- Per Ercole! - esclamai io. - Tu, o saggio Clinia, avresti dato ragione a quel pazzo di Diodoro, il quale andava predicando per le strade di Atene che non vi era moto. Il nostro Diogene gli rispondeva argomentando col suo bastone.
- E faceva gran senno Diogene - mi rispose egli. - Seguendo i princípi di Parmenide, Diodoro non avrebbe potuto negare il moto, per la stessa ragione per cui non avrebbe potuto affermarlo. Una sensazione di moto vi è: chi può negarlo? Ma questo moto è altro che una mia sensazione? è qualche cosa di piú, di meno, di diverso? Chi può saperlo, se noi non abbiamo altro che la sensazione?

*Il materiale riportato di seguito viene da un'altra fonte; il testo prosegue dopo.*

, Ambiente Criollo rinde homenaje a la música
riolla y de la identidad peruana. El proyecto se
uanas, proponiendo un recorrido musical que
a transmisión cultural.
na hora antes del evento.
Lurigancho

La dialettica de' filosofi italiani, invece di moltiplicar le dispute, tende ad estinguerle, risecando tutte le oziose. Il primo suo fine è quello di segnare i confini di ciò che si può sapere; e questi saranno esattamente segnati, tosto che sapremo conoscer ciò che è, e distinguerlo da ciò che appare; perché appunto dal confonderli ne viene che tante volte o tentiamo o crediamo di saper ciò che di saper ci è negato.

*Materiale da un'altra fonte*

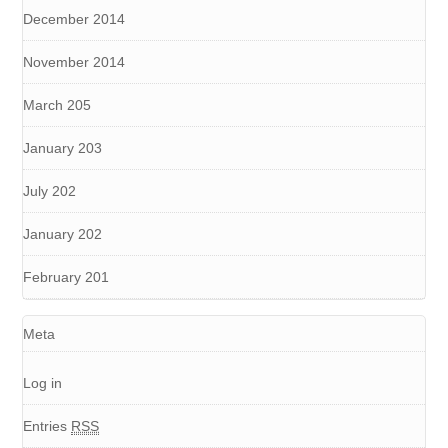
December 2014
November 2014
March 205
January 203
July 202
January 202
February 201
Meta
Log in
Entries
RSS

La nostra dialettica incomincia dal separare le cose che sono distinte. Non confondete ciò che è dentro di voi con ciò che è fuori: ecco il primo suo precetto. Della vera natura degli esseri non potrete mai saper nulla: ecco il secondo. Melisso di Elea trasportò la dottrina di Parmenide dalla ragione alla natura, e sostenne tutte le cose esser materialmente una. Alcmeone di Crotone disse che eran due(75). - Voi errate - diceva il maggior numero de' nostri, - perché trasportate fuori di voi la veritá che è nel vostro intelletto.